Il sera ensuite arrêté quelques jours avant le vote élémentaire (où il est le seul candidat en lice), et accusé de corruption en relation avec un ancien appel à des appels d’offres et du terrorisme pour “la constitution d’une organisation criminelle” et un soutien au PKK, le groupe kurde qualifié comme terroriste par la Turquie.
Ekrem Imamoğlu a depuis été retiré de ses fonctions de maire, mais reste le candidat à la présidentielle du CHP après, selon le parti, 15 millions de personnes ont été libérées au primaire.
«Au cours des deux dernières années, Erdoğan prépare le motif juridique pour exclure son rival. Soudain, le CHP, en appelant à un primaire maintenant, voulait établir une légitimité inébranlable pour l’imamoğlu. Erdoğan l’a vu venir et vouloir l’empêcher.
Un point de non-retour
Avec une telle ligne rouge, il est difficile de voir comment le régime alimentaire peut revenir en arrière.
Si le président Erdoğan était prêt à arrêter Ekrem Imamoğlu, il est probablement également prêt à empêcher les successeurs potentiels de ce dernier (le maire d’Ankara ou le président du CHP) de se présenter. Même si, pour le moment, l’adversaire pouvait essayer de faire campagne depuis sa prison.
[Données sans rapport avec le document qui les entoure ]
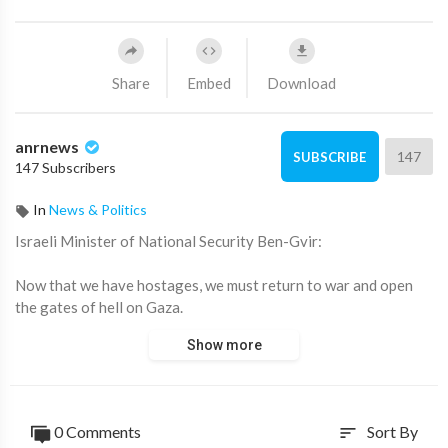
Share
Embed
Download
anrnews
147
SUBSCRIBE
147 Subscribers
In
News & Politics
⁣Israeli Minister of National Security Ben-Gvir:
Now that we have hostages, we must return to war and open
the gates of hell on Gaza.
Show more
Source:
https://t.me/intelslava/79721
0 Comments
Sort By
sort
Parce qu’une baisse de ce choix d’arrestations ne ferait que renforcer davantage la position actuelle de l’adversaire principal d’Erdoğan.
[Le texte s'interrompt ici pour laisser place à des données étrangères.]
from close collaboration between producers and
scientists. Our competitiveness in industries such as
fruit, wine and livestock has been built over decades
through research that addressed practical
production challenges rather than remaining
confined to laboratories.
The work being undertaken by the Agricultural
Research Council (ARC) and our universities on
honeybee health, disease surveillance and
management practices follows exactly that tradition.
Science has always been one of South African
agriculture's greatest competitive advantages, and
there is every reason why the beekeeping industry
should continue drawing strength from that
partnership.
Ekrem Imamoğlu n’est pas le seul à avoir été arrêté au cours des derniers mois. Des dizaines d’autres personnes, dont des maires, des journalistes, des avocats, des militants et des stars, ont également été emprisonnées.
En réponse à ces premières arrestations au début de l’année, l’organisation des principaux employeurs turcs a appelé publiquement à la fin de la répression et de l’indépendance de la justice. Une première de l’histoire de l’organisation qui représente 80% des exportations turques et 80% du total national des recettes fiscales des entreprises. Ses deux dirigeants ont été arrêtés en février dernier et accusés d’avoir “tenté d’influencer le cours de la justice”, avant d’être libéré.
“Il a l’impression qu’Erdoğan est pris dans un tourbillon de panique à l’idée de ne pas pouvoir représenter et perdre l’élection. Et cette panique devant une menace potentielle est typique des dictateurs qui sont restés au pouvoir depuis trop longtemps”, explique Ahmet Inl.
Il reste maintenant à voir à quel point Recep Tayyip Erdoğan ira dans sa répression des manifestations et dans son entretien au pouvoir. Théoriquement, il ne peut pas être représenté en 2028, à moins qu’il dissout le Parlement une fois de plus pour contourner les règles. Mais cette fois, il n’a pas les votes au Parlement pour le faire.
En tout cas, il semble préparer le terrain pour les prochaines élections, lui ou un successeur potentiel de son parti peut reprendre le pouvoir.